(Unifesp 2008) No século XVI, nas palavras de um estudioso, "reformar a Igreja significava reformar o mundo, porque a Igreja era o mundo". Tendo em vista essa afirmação, é correto afirmar que
os principais reformadores, como Lutero, não se envolveram nos desdobramentos políticos e socioeconômicos de suas doutrinas.
o papado, por estar consciente dos desdobramentos da reforma, recusou-se a iniciá-la, até ser a isso obrigado por Calvino.
a burguesia, ao contrário da nobreza e dos príncipes, aderiu à reforma, para se apoderar das riquezas da Igreja.
os cristãos que aderiram à reforma estavam preocupados somente com os benefícios materiais que dela adviriam.
o aparecimento dos anabatistas e outros grupos radicais são a prova de que a reforma extrapolou o campo da religião.
Gabarito:
o aparecimento dos anabatistas e outros grupos radicais são a prova de que a reforma extrapolou o campo da religião.
A: A Igreja, como diz o enunciado, era o mundo.
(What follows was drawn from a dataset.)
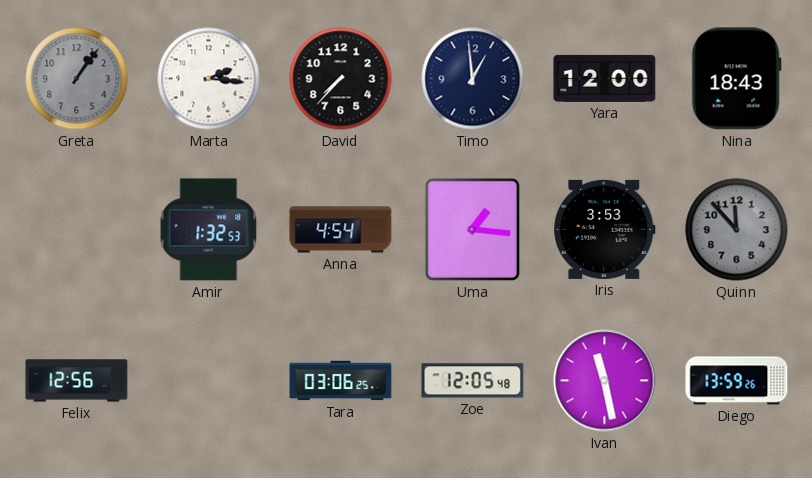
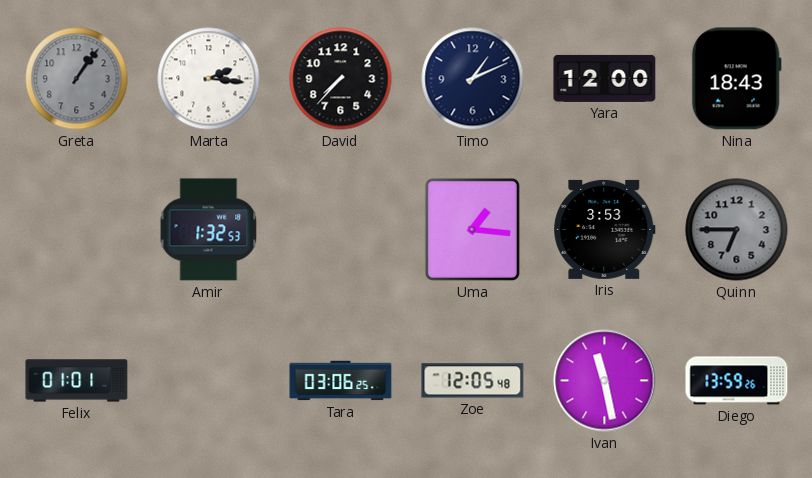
Timo: 12:59 -> 1:11
Anna: 4:54 -> none
Quinn: 11:53 -> 6:45
Felix: 12:56 -> 01:01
Era o sustentáculo de reis, de normas sociais e de políticas da época. Assim, os reformadores questionavam não apenas vários pontos da religião dominante, mas também a estrutura da sociedade
B: O papado não tinha intentos de reformar a Igreja. Além disso, o primeiro grande crítico da Igreja, que causou uma quebra na unidade cristã no Ocidente, foi Lutero.
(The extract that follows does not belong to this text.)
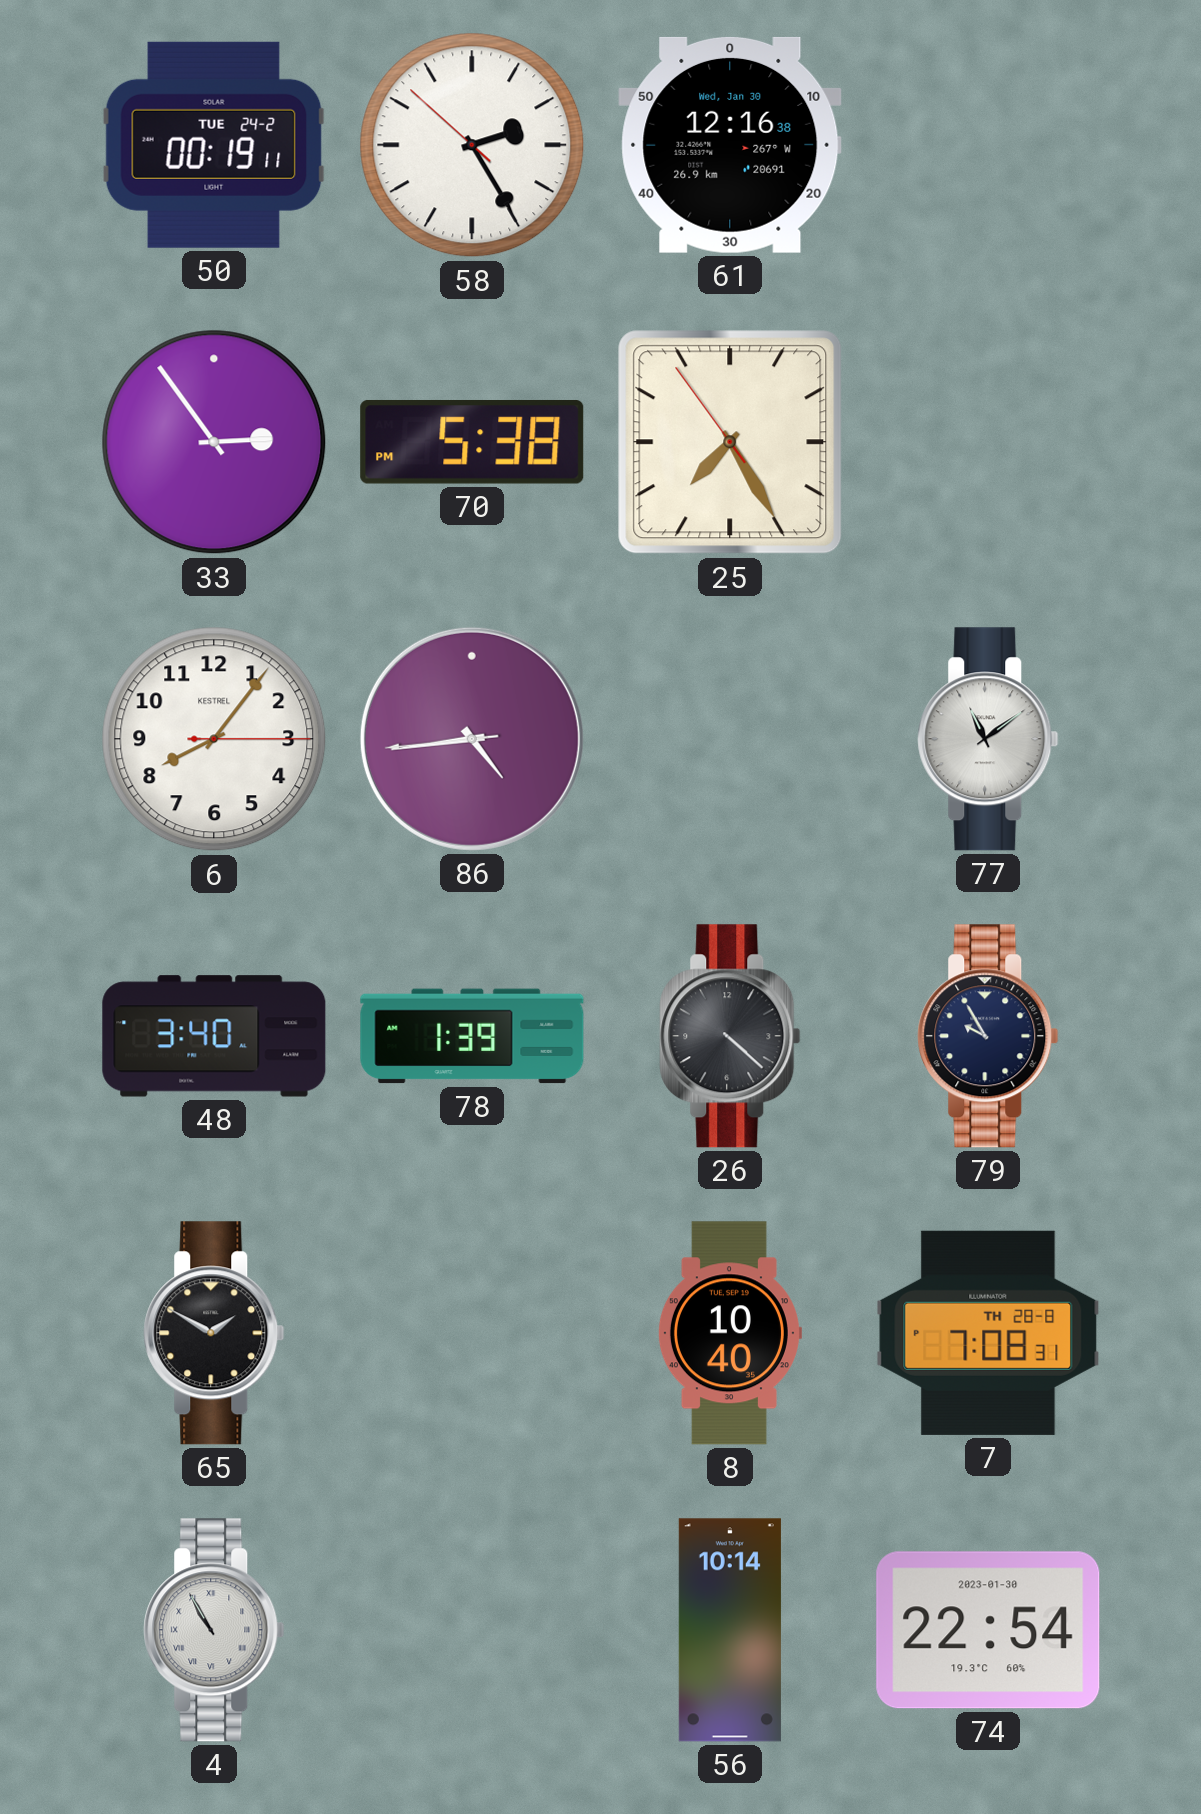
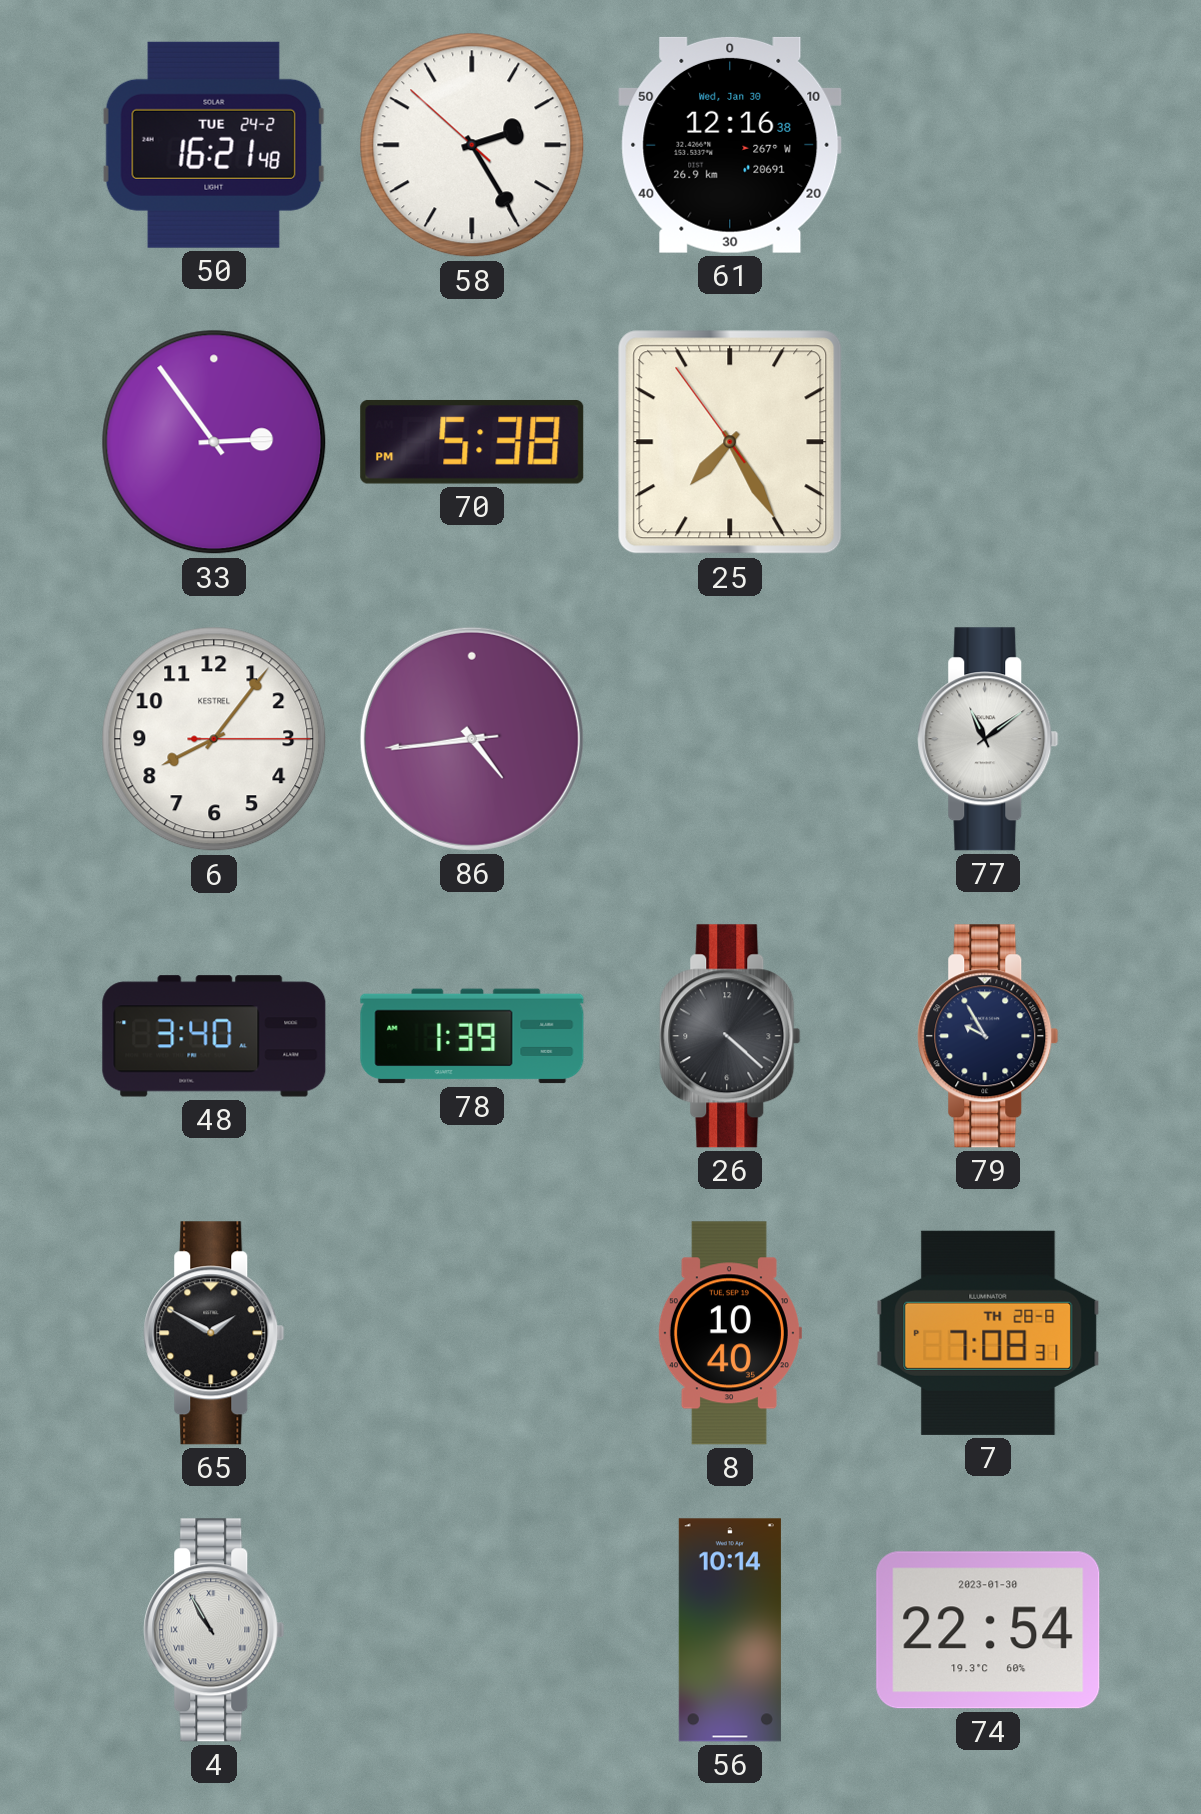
50: 00:19 -> 16:21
C: A nobreza e os príncipes, assim como a burguesia, aderiram à reforma.
D: A reforma não garantia aos cristãos a aquisição de nenhum bem material, mas apresentava questionamentos à Igreja e à forma como ela dominava as estruturas da sociedade. Dessa forma, aqueles que aderiam à reforma não buscavam apenas melhorias individuais e benefícios materiais, porque os impactos iriam muito além disso.
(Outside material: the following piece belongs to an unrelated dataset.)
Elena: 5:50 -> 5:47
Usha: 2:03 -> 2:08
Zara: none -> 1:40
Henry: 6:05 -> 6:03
E: Os anabatistas se inspiravam nas ideias de Lutero, desenvolvidas contra o poder religioso, social e político da Igreja católica. Eles desenvolveram consciência social e política, passando a reivindicar mais igualdade e melhores condições de vida; não contestavam apenas doutrinas católicas, mas o domínio clerical que se expandia a todas as esferas da sociedade. Os anabatistas formavam grupos diversos, mas que, de forma geral, eram a favor da separação entre Igreja e Estado.